§ **Information supplied**:
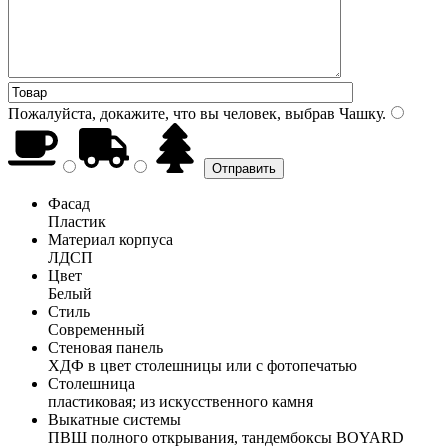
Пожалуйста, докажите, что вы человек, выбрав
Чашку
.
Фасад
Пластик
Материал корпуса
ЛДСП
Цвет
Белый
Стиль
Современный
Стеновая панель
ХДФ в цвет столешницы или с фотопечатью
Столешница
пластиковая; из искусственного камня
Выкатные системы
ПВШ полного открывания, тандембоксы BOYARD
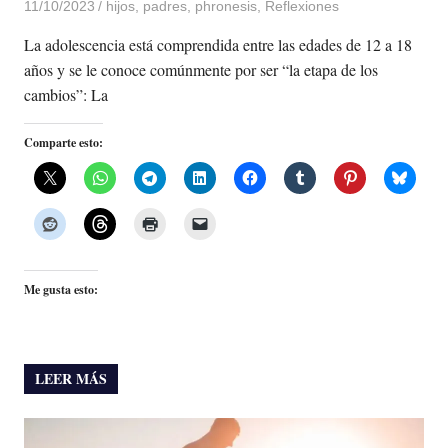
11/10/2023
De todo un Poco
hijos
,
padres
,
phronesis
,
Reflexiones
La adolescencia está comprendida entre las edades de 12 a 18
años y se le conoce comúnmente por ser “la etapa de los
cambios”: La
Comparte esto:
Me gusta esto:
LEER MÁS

§ **Action item**:
Please output every entry above exactly, without the pictures.

§ **Output of the exercise**:
Пожалуйста, докажите, что вы человек, выбрав
Чашку
.
Фасад
Пластик
Материал корпуса
ЛДСП
Цвет
Белый
Стиль
Современный
Стеновая панель
ХДФ в цвет столешницы или с фотопечатью
Столешница
пластиковая; из искусственного камня
Выкатные системы
ПВШ полного открывания, тандембоксы BOYARD
11/10/2023
De todo un Poco
hijos
,
padres
,
phronesis
,
Reflexiones
La adolescencia está comprendida entre las edades de 12 a 18
años y se le conoce comúnmente por ser “la etapa de los
cambios”: La
Comparte esto:
Me gusta esto:
LEER MÁS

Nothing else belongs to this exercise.